PDP is 'unique' even though we can't quite define it...

Neither clozapine nor quetiapine are FDA-approved to treat PDP; they are only licensed for schizophrenia (and sometimes also acute mania and various forms of depression). Whether or not one can truly distinguish between schizophrenia and PDP is a controversial issue. Some researchers believe that PDP is “unique”:

The psychosis associated with PD, mostly hallucinations and delusions, is unique. Unlike those with primary psychotic disorders, visual hallucinations are more frequent than auditory ones. Episodes tend to occur at the end of the day and in dim light. Delusions can be both persecutory or jealousy based. Of note, people with PDP tend to have a clear sensorium. They do not present as cognitively muddled or cloudy, which should be considered when contemplating PDP treatment.

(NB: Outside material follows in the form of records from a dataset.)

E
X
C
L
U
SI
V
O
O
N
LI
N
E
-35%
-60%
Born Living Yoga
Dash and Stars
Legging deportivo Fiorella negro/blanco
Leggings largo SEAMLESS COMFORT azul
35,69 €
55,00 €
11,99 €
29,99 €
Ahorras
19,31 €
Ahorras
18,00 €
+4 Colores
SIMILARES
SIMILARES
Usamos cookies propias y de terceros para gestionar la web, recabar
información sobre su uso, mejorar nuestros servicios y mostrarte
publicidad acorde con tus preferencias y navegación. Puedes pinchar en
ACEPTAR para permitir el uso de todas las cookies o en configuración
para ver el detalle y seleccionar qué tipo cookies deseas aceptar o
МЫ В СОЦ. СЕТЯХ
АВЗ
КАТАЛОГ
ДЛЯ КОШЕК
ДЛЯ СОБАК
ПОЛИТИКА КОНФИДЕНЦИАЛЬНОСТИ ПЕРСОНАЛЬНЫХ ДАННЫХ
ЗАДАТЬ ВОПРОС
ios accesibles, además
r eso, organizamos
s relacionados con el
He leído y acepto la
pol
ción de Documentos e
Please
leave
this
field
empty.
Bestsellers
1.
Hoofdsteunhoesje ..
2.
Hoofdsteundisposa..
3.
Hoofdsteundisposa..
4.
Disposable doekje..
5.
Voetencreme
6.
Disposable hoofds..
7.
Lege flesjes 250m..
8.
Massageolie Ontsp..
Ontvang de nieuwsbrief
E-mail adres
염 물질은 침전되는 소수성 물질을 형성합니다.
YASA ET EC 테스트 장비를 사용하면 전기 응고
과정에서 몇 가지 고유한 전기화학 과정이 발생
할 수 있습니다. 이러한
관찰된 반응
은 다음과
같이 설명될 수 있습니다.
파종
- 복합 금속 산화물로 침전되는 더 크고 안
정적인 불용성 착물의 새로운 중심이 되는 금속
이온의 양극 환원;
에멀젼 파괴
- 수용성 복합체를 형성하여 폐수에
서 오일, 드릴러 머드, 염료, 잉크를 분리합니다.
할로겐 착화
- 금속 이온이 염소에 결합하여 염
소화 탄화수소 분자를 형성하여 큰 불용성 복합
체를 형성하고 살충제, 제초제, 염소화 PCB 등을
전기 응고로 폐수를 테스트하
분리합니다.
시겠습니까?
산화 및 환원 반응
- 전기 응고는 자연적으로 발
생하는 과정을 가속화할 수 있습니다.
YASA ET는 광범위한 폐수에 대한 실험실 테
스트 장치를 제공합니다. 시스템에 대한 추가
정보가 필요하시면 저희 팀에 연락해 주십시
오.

Others say that while there are “no standardized diagnostic criteria for psychosis associated with Parkinson's disease,” PDP is nonetheless something very different from non-PD psychosis (and also has very gloomy prospects):

PDP is associated with a poor prognosis of chronic psychosis, nursing home placement, and death...
Findings suggest that PDP may result from progression of the disease process underlying PD, rather than a comorbid psychiatric disorderor drug intoxication.

However, other researchers dispute these claims and suggest that PDP is a sham diagnosis created in order to open a niche for a specialized drug to treat it. They define PDP as Parkinson’s Disease plus psychosis, pointing out that the diagnostic criteria are simply psychotic features plus Parkinson’s Disease, and noting that there is evidence to suggest that Levadopa may not actually be a cause of psychosis after all.

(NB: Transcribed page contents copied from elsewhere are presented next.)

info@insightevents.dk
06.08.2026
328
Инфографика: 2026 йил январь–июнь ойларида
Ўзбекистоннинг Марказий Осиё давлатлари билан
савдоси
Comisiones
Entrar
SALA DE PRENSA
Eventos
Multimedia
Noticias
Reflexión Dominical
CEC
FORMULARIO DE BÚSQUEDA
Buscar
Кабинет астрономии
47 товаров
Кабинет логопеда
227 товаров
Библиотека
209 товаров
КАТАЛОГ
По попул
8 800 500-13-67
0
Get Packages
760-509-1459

... but Nuplazid can be used in schizophrenia too!

After Acadia acquired breakthrough status for Nuplazid based on its being a unique treatment for a distinct condition, Acadia started testing Nuplazid for use in schizophrenia, in the exact same dose as it was giving for Parkinson’s Disease Psychosis, which was supposedly something else entirely.

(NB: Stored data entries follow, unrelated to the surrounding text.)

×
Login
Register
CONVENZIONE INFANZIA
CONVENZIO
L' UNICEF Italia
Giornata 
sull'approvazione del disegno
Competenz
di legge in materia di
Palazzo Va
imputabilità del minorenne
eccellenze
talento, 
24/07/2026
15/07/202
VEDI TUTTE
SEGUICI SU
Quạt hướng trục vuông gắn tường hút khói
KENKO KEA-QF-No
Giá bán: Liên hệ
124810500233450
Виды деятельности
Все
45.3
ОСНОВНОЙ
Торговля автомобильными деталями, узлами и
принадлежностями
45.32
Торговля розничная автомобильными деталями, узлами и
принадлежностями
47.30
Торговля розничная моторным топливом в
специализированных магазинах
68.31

This time around, however, the attempt failed — Nuplazid crashed in its phase 3 trial when the placebo did just as well as the drug.

“We are disappointed the trial did not meet its primary endpoint given the significant unmet need in patients with negative symptoms of schizophrenia,” said Steve Davis, Chief Executive Officer of Acadia.

Davis was right in claiming that people with schizophrenia have many unmet needs. All the drugs offered, including Nuplazid, have a terrible side-effect profile and promise no hope of recovery, only “management.”

Meanwhile, Acadia can console itself with the estimated $1 billion per year it is making managing Parkinson’s patients.